Work item: What you write should be an exact repeat of the lines from the one with "Point out **small bowel**. (SVG masks)" through the final line below, minus the pictures.

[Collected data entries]
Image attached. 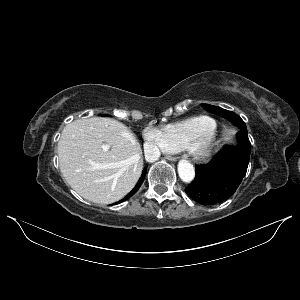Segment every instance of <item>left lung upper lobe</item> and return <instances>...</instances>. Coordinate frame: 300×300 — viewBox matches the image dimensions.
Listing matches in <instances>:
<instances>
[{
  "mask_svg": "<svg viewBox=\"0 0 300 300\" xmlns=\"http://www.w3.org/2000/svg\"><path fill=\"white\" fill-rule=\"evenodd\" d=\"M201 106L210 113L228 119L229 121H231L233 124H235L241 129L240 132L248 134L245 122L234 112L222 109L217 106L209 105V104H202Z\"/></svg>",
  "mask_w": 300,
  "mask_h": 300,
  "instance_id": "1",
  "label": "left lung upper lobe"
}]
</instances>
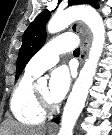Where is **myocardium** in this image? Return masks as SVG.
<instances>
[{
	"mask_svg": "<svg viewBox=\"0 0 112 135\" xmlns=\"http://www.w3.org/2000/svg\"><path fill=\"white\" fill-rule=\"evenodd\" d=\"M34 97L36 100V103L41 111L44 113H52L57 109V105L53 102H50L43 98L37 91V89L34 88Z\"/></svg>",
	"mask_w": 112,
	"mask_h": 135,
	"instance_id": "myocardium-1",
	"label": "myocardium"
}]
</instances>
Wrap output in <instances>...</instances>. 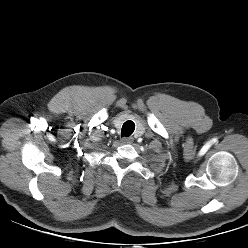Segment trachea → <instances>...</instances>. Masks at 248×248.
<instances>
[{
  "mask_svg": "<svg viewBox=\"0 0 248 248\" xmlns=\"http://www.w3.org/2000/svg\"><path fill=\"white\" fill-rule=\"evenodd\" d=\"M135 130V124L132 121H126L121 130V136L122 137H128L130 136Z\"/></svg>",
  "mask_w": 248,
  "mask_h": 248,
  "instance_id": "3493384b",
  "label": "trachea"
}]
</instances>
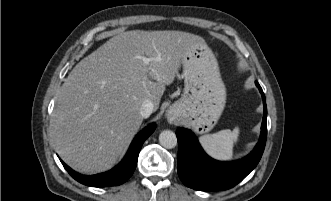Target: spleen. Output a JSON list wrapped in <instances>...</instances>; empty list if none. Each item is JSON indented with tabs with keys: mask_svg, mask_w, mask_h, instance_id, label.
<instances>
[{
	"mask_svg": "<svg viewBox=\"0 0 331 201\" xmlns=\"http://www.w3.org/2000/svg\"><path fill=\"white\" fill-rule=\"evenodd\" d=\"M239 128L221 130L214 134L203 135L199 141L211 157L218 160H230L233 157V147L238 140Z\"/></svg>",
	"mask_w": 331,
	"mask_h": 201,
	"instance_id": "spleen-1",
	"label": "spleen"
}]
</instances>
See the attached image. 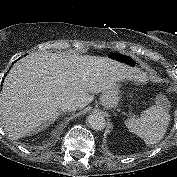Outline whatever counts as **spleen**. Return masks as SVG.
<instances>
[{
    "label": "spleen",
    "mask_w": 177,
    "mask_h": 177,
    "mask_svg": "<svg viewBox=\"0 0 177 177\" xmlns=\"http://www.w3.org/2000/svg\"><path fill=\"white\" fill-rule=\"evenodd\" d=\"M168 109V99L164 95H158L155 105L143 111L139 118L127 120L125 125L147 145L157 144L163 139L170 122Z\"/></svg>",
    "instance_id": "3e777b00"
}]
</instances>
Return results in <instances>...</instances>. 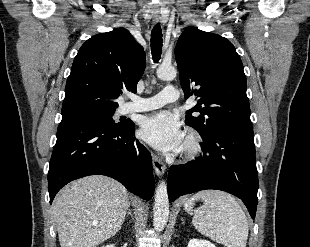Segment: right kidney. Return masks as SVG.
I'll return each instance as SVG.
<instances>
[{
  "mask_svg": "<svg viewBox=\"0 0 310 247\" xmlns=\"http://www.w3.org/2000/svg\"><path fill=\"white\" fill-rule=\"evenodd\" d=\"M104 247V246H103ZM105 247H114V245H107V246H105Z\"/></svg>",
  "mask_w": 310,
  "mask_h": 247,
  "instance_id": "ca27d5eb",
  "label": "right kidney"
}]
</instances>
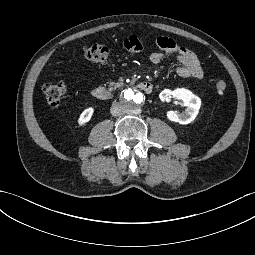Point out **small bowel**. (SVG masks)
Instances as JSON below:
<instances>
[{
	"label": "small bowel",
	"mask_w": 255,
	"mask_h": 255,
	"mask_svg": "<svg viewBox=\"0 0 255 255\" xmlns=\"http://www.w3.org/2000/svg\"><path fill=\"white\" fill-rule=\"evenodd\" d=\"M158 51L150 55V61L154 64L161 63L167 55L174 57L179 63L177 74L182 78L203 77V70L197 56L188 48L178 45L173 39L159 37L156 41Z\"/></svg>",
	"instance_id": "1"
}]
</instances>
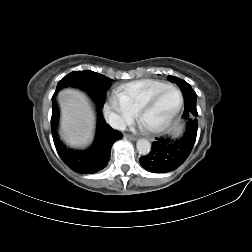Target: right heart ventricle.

Answer section:
Point out **small bowel**. (SVG masks)
Instances as JSON below:
<instances>
[{
	"label": "small bowel",
	"mask_w": 255,
	"mask_h": 255,
	"mask_svg": "<svg viewBox=\"0 0 255 255\" xmlns=\"http://www.w3.org/2000/svg\"><path fill=\"white\" fill-rule=\"evenodd\" d=\"M158 51L150 55V61L154 64L161 63L167 55L174 57L179 63L177 74L182 78L203 77V70L197 56L188 48L178 45L173 39L159 37L156 41Z\"/></svg>",
	"instance_id": "1"
}]
</instances>
Target: right heart ventricle.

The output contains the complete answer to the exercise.